Dataset content:
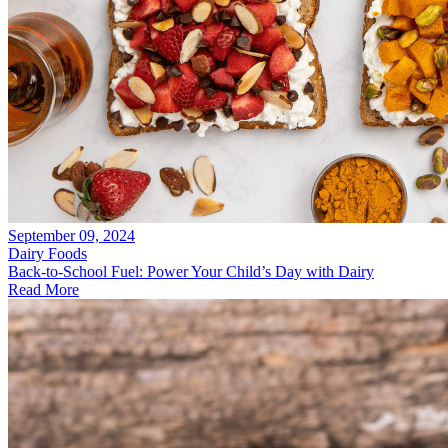
September 09, 2024
Dairy Foods
Back-to-School Fuel: Power Your Child’s Day with Dairy
Read More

Your instructions:
Could all the data above be given again exactly, leaving out its images?

Result for this exercise:
September 09, 2024
Dairy Foods
Back-to-School Fuel: Power Your Child’s Day with Dairy
Read More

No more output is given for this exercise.